Santiago (AFP) – British Golden Globe race sailor Susie Goodall — who was rescued from the Southern Ocean by a Hong Kong-flagged ship after her yacht lost its mast in a huge storm — arrived back on dry land in Chile on Friday.
Relatives were waiting for Goodall in Punta Arenas, her sponsor DHL announced.
“I’d like to express my deepest gratitude to all those involved in my rescue and to DHL for supporting me throughout my journey,” Goodall said in a statement.
“Although I wasn’t planning on ending up in Chile, it’s great to be here now.”
Goodall was brought back to Punta Arenas by the cargo ship Tian Fu, which plucked her from the stormy seas earlier this month.

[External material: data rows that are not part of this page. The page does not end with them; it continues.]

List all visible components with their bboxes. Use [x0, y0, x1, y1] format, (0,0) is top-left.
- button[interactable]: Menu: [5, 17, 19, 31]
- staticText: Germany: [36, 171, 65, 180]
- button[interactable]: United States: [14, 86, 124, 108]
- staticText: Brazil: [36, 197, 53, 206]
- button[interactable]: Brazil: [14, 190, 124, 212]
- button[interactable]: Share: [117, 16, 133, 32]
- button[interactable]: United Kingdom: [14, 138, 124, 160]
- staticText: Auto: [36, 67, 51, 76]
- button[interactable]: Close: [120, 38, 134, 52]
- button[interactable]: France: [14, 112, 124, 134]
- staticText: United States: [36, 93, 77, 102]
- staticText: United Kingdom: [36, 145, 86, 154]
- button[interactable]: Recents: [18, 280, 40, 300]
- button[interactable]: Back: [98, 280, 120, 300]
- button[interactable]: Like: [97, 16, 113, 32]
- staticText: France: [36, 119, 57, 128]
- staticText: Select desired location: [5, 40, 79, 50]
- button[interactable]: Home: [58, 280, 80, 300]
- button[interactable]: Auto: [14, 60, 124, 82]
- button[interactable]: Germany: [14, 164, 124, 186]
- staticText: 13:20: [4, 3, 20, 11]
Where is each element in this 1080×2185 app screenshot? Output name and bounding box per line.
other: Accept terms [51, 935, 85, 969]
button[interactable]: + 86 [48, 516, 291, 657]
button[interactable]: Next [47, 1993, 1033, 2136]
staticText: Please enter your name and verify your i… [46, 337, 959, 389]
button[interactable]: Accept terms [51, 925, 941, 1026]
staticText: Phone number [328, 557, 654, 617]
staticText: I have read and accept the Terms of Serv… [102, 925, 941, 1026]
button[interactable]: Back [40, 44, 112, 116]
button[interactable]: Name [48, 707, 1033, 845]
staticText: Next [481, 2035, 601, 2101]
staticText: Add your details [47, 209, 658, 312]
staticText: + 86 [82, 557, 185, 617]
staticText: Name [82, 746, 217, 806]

The youngest competitor in the race and the only woman, the 29-year-old was briefly knocked unconscious when towering waves upended her yacht DHL Starlight in early December, tearing off its mast and trashing much of her equipment.

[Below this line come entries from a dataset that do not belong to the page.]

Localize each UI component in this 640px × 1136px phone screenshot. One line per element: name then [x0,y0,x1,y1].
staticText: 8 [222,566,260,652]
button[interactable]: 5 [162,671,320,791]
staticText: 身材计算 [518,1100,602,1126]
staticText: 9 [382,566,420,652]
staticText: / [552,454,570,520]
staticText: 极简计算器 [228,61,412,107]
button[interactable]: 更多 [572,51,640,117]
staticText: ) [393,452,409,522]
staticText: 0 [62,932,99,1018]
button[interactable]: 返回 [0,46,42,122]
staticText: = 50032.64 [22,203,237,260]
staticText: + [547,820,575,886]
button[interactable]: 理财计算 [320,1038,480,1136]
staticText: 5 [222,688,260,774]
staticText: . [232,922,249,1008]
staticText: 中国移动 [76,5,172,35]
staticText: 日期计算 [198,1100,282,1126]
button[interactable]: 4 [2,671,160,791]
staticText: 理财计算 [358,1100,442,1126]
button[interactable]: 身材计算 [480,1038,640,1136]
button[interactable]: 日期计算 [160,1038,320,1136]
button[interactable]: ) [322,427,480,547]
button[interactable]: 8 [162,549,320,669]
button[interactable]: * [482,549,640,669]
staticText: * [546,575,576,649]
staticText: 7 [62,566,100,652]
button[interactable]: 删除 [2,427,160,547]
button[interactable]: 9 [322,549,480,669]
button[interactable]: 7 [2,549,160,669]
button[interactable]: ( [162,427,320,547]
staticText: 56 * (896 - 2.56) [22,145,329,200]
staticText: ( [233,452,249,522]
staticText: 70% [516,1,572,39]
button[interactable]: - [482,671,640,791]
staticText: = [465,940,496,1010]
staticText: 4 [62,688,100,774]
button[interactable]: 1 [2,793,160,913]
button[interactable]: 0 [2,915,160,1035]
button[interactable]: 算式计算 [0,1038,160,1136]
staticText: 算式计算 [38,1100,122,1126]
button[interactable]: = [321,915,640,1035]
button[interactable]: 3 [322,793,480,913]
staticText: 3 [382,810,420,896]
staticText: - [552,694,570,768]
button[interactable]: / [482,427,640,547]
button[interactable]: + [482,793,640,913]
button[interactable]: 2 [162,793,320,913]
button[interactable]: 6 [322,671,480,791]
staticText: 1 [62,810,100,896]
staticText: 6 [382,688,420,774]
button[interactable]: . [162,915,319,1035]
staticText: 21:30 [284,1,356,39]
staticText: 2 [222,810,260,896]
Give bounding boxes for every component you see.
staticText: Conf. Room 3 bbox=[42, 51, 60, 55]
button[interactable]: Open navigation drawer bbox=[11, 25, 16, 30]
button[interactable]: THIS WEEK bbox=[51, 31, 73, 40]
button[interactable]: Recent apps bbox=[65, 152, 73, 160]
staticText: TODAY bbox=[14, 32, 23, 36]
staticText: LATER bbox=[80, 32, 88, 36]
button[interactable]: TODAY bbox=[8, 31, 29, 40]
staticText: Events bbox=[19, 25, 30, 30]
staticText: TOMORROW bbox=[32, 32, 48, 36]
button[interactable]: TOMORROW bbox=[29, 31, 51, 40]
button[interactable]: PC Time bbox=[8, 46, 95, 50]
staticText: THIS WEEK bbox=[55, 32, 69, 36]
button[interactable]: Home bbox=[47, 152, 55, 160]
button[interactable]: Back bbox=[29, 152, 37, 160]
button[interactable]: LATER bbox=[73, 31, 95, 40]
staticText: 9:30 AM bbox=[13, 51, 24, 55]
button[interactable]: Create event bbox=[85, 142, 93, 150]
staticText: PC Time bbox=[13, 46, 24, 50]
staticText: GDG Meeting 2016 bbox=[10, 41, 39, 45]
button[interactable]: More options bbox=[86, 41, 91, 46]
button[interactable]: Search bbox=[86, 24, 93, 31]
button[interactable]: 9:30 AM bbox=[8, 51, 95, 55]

At that time, she had spent 157 days at sea, sailing about 32,000 kilometers (20,000 miles) in the Golden Globe Race — a grueling solo circumnavigation of the world with no modern technology save communications equipment.

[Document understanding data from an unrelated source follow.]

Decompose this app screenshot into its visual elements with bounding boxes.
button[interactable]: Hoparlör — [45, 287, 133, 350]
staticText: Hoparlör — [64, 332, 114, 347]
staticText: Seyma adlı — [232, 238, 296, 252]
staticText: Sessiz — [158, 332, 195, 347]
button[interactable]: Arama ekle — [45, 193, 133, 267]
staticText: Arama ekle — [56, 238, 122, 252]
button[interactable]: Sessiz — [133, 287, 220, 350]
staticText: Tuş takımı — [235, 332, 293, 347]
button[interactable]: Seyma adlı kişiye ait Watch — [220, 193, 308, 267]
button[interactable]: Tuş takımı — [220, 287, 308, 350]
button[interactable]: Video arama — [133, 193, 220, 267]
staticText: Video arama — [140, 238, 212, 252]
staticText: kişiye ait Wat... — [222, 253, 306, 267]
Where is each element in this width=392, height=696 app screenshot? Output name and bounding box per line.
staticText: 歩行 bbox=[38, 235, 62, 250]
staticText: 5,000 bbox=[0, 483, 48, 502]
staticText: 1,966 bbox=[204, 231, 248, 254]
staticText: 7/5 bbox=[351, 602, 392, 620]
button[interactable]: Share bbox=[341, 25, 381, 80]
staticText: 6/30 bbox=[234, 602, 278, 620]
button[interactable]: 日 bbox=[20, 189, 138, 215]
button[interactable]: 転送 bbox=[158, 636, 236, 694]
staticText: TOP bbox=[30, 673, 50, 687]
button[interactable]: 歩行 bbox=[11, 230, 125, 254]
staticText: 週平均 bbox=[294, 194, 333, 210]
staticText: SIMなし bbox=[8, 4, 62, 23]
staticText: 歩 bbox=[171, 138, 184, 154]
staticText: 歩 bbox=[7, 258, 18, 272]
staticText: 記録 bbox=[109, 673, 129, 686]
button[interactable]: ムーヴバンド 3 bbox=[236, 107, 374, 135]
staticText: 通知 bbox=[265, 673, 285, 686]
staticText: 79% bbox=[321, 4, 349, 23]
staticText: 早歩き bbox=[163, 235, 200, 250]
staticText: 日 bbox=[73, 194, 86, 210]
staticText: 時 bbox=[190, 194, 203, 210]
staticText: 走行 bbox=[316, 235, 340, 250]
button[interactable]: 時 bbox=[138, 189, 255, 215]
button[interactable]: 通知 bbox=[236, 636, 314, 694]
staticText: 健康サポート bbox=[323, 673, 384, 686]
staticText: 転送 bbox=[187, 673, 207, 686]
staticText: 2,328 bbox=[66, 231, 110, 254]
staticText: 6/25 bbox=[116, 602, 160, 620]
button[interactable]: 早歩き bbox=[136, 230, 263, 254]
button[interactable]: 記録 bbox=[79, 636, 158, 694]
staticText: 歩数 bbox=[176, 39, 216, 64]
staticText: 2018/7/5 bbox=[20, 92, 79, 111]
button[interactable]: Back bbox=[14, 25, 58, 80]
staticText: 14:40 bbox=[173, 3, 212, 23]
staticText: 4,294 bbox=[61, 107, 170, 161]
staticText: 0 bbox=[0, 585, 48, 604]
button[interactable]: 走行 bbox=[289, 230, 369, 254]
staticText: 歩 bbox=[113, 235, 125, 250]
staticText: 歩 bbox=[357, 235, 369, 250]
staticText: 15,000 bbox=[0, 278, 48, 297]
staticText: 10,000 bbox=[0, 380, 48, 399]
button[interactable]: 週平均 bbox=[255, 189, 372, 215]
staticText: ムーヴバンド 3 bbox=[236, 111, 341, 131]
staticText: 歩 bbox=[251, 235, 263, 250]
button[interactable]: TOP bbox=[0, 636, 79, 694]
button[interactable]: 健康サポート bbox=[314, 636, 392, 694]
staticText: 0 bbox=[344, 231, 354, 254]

She had done about two thirds of the race when she ran into trouble trying to navigate the southern Pacific’s notorious Roaring Forties.
In text messages to race organizers, she said: “The boat is destroyed. I can’t make up a jury rig. The only thing left is the hull and deck which remain intact.
“Taking a hammering! Wondering what on Earth I’m doing out here.”
The race participants set off in July from Les Sables-d’Olonne on the west coast of France.
The route takes competitors south through the Atlantic and eastward — passing South Africa’s Cape of Good Hope, Australia’s Cape Leeuwin and Chile’s Cape Horn — before heading back up through the Atlantic to France.
The first boats are expected back in April next year.